Calculating skewness involves several steps:

  1. Collect your data set
  2. Calculate the mean (μ)
  3. Calculate the standard deviation (σ)
  4. For each data point, calculate (xᵢ - μ)³
  5. Sum all the (xᵢ - μ)³ values
  6. Divide by n³ to get the third moment
  7. Divide by σ³ to get the standardized third moment
  8. Multiply by n/(n-1)(n-2) to get the skewness

This calculator automates these steps for you.

Interpreting Skewness

The interpretation of skewness depends on the value:

  • Positive skewness: Indicates a distribution with an extended right tail. The mean is greater than the median.
  • Negative skewness: Indicates a distribution with an extended left tail. The mean is less than the median.
  • Zero skewness: Indicates a symmetric distribution.

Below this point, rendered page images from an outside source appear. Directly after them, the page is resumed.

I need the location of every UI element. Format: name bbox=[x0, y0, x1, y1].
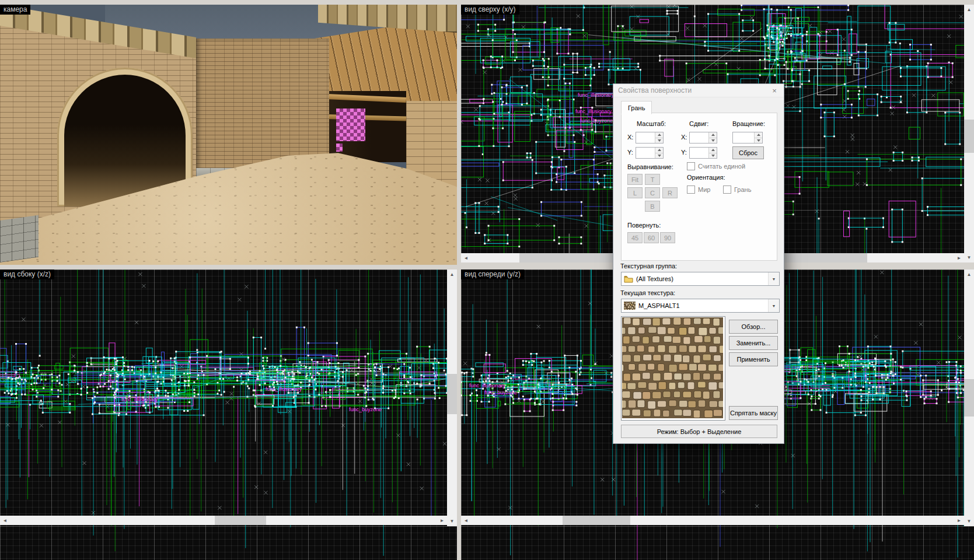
splitter-vertical[interactable] bbox=[457, 5, 461, 560]
reset-button[interactable]: Сброс bbox=[732, 146, 764, 159]
scroll-right-button[interactable]: ► bbox=[954, 253, 964, 262]
scrollbar-vertical-front-view[interactable]: ▲ ▼ bbox=[964, 270, 974, 526]
texture-group-value: (All Textures) bbox=[636, 275, 673, 282]
svg-text:func_illusionary: func_illusionary bbox=[266, 386, 302, 392]
spinner-buttons[interactable] bbox=[708, 148, 717, 158]
scroll-left-icon: ◄ bbox=[3, 518, 8, 523]
world-orientation-checkbox[interactable]: Мир bbox=[687, 186, 710, 194]
scrollbar-track[interactable] bbox=[447, 279, 457, 516]
scroll-left-button[interactable]: ◄ bbox=[461, 516, 471, 525]
mode-bar-button[interactable]: Режим: Выбор + Выделение bbox=[621, 425, 777, 438]
browse-button[interactable]: Обзор... bbox=[729, 320, 778, 334]
apply-button[interactable]: Применить bbox=[729, 352, 778, 366]
viewport-label-side: вид сбоку (x/z) bbox=[0, 270, 54, 279]
align-bottom-button[interactable]: B bbox=[645, 201, 660, 212]
texture-preview bbox=[621, 316, 725, 421]
checkbox-box[interactable] bbox=[687, 162, 695, 170]
scroll-left-button[interactable]: ◄ bbox=[0, 516, 10, 525]
scroll-up-icon: ▲ bbox=[450, 272, 455, 277]
scrollbar-horizontal-front-view[interactable]: ◄ ► bbox=[461, 516, 964, 525]
dropdown-arrow-icon[interactable]: ▼ bbox=[768, 272, 779, 285]
texture-group-select[interactable]: (All Textures) ▼ bbox=[621, 272, 780, 286]
close-icon[interactable]: × bbox=[766, 85, 783, 96]
spinner-buttons[interactable] bbox=[655, 132, 663, 143]
scroll-up-button[interactable]: ▲ bbox=[964, 270, 974, 279]
scroll-left-button[interactable]: ◄ bbox=[461, 253, 471, 262]
scrollbar-track[interactable] bbox=[964, 279, 974, 516]
scrollbar-thumb[interactable] bbox=[563, 516, 630, 525]
window-top-strip bbox=[0, 0, 974, 5]
dialog-title: Свойства поверхности bbox=[618, 86, 692, 94]
shift-x-input[interactable] bbox=[689, 132, 717, 144]
scroll-right-icon: ► bbox=[957, 256, 962, 261]
rotate-90-button[interactable]: 90 bbox=[660, 232, 675, 243]
scroll-right-button[interactable]: ► bbox=[954, 516, 964, 525]
scrollbar-track[interactable] bbox=[964, 15, 974, 253]
shift-x-label: X: bbox=[681, 134, 687, 141]
spinner-buttons[interactable] bbox=[708, 132, 717, 143]
checkbox-box[interactable] bbox=[687, 186, 695, 194]
scrollbar-horizontal-side-view[interactable]: ◄ ► bbox=[0, 516, 447, 525]
align-top-button[interactable]: T bbox=[645, 174, 660, 185]
rotate-60-button[interactable]: 60 bbox=[644, 232, 659, 243]
shift-y-input[interactable] bbox=[689, 147, 717, 159]
svg-text:func_illusionary: func_illusionary bbox=[575, 108, 612, 114]
scroll-left-icon: ◄ bbox=[464, 518, 469, 523]
align-left-button[interactable]: L bbox=[627, 187, 643, 198]
tab-face[interactable]: Грань bbox=[621, 101, 652, 114]
svg-text:func_buyzone: func_buyzone bbox=[580, 118, 613, 124]
rotation-label: Вращение: bbox=[732, 120, 765, 127]
current-texture-value: M_ASPHALT1 bbox=[638, 302, 680, 309]
scroll-down-button[interactable]: ▼ bbox=[447, 516, 457, 526]
viewport-label-top: вид сверху (x/y) bbox=[461, 5, 519, 15]
texture-group-label: Текстурная группа: bbox=[620, 262, 677, 270]
scrollbar-track[interactable] bbox=[10, 516, 437, 525]
scale-x-input[interactable] bbox=[636, 132, 664, 144]
scroll-up-icon: ▲ bbox=[967, 272, 972, 277]
hide-mask-button[interactable]: Спрятать маску bbox=[729, 406, 778, 420]
scroll-down-icon: ▼ bbox=[450, 519, 455, 524]
treat-as-one-label: Считать единой bbox=[698, 163, 745, 170]
align-right-button[interactable]: R bbox=[662, 187, 678, 198]
dropdown-arrow-icon[interactable]: ▼ bbox=[768, 299, 779, 312]
scroll-right-icon: ► bbox=[440, 518, 445, 523]
current-texture-select[interactable]: M_ASPHALT1 ▼ bbox=[621, 299, 780, 313]
scroll-up-button[interactable]: ▲ bbox=[447, 270, 457, 279]
scrollbar-thumb[interactable] bbox=[964, 379, 974, 417]
scroll-right-icon: ► bbox=[957, 518, 962, 523]
viewport-side-2d[interactable]: func_illusionaryfunc_buyzonefunc_illusio… bbox=[0, 270, 457, 560]
scroll-up-button[interactable]: ▲ bbox=[964, 5, 974, 15]
scrollbar-thumb[interactable] bbox=[964, 120, 974, 153]
svg-text:func_illusionary: func_illusionary bbox=[578, 92, 615, 98]
scroll-down-button[interactable]: ▼ bbox=[964, 516, 974, 526]
scroll-down-button[interactable]: ▼ bbox=[964, 253, 974, 262]
checkbox-box[interactable] bbox=[723, 186, 731, 194]
scrollbar-track[interactable] bbox=[471, 516, 954, 525]
treat-as-one-checkbox[interactable]: Считать единой bbox=[687, 162, 745, 170]
scrollbar-vertical-top-view[interactable]: ▲ ▼ bbox=[964, 5, 974, 262]
scrollbar-thumb[interactable] bbox=[215, 516, 266, 525]
splitter-horizontal-left[interactable] bbox=[0, 265, 457, 270]
left-wall-trim bbox=[0, 215, 39, 262]
align-fit-button[interactable]: Fit bbox=[627, 174, 643, 185]
spinner-buttons[interactable] bbox=[655, 148, 663, 158]
spinner-buttons[interactable] bbox=[754, 132, 762, 143]
world-label: Мир bbox=[698, 186, 710, 193]
scrollbar-vertical-side-view[interactable]: ▲ ▼ bbox=[447, 270, 457, 526]
scroll-left-icon: ◄ bbox=[464, 256, 469, 261]
align-center-button[interactable]: C bbox=[645, 187, 660, 198]
scrollbar-thumb[interactable] bbox=[447, 374, 457, 414]
tab-page-face: Масштаб: Сдвиг: Вращение: X: X: Y: Y: bbox=[621, 113, 777, 261]
rotation-input[interactable] bbox=[732, 132, 763, 144]
svg-text:func_illusionary: func_illusionary bbox=[121, 397, 158, 402]
dialog-titlebar[interactable]: Свойства поверхности bbox=[613, 84, 784, 97]
scroll-right-button[interactable]: ► bbox=[437, 516, 447, 525]
pink-mask-small bbox=[336, 144, 343, 152]
svg-text:func_illusionary: func_illusionary bbox=[469, 383, 506, 388]
rotate-45-button[interactable]: 45 bbox=[627, 232, 643, 243]
scroll-down-icon: ▼ bbox=[967, 519, 972, 524]
face-orientation-checkbox[interactable]: Грань bbox=[723, 186, 751, 194]
viewport-camera-3d[interactable]: камера bbox=[0, 5, 457, 265]
replace-button[interactable]: Заменить... bbox=[729, 336, 778, 350]
scale-y-input[interactable] bbox=[636, 147, 664, 159]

In practical terms, positive skewness often indicates the presence of outliers pulling the mean in one direction.

Practical Applications

Skewness is used in various fields:

  • Finance: To analyze stock returns and investment performance
  • Economics: To study income distributions and economic indicators
  • Quality Control: To assess the quality of manufactured products
  • Healthcare: To analyze patient outcomes and treatment effectiveness

Understanding skewness helps professionals make better decisions based on the shape of their data.

FAQ

What does a skewness of 0 mean?
A skewness of 0 means the distribution is perfectly symmetric, like a normal distribution. This indicates no asymmetry in the data.
How is skewness different from kurtosis?
Skewness measures the asymmetry of the distribution, while kurtosis measures the "tailedness" or the thickness of the tails. They are different measures of distribution shape.
What is the range of possible skewness values?
Skewness can range from negative infinity to positive infinity. However, in practice, most distributions have skewness values between -2 and 2.
Can skewness be negative?
Yes, negative skewness indicates a distribution with a longer or fatter left tail, meaning the mean is less than the median.
How does skewness affect statistical tests?
Skewness can affect the validity of statistical tests that assume normality. Highly skewed data may require non-parametric tests or transformations.